■ ABOUT THIS TASK ■
Word for word, set down the lines from the one that contains "50mm Square Bases" through the final line of the data; no pictures belong in the copy.

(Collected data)
▼
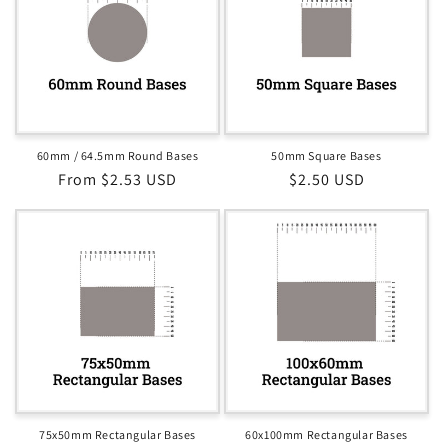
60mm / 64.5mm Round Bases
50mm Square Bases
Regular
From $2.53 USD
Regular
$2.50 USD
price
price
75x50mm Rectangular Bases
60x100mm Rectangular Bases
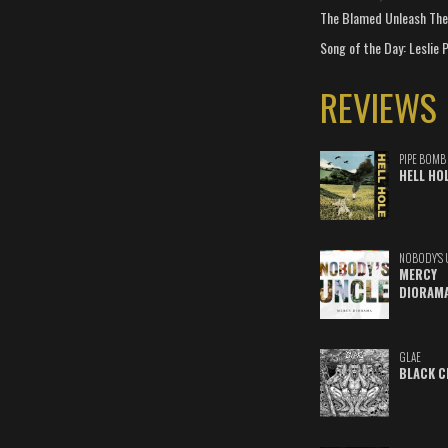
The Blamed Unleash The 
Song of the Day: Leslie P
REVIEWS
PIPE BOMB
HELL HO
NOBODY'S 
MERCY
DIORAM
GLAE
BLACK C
▲
■ RESPONSE AREA ■
50mm Square Bases
Regular
From $2.53 USD
Regular
$2.50 USD
price
price
75x50mm Rectangular Bases
60x100mm Rectangular Bases
The Blamed Unleash The 
Song of the Day: Leslie P
REVIEWS
PIPE BOMB
HELL HO
NOBODY'S 
MERCY
DIORAM
GLAE
BLACK C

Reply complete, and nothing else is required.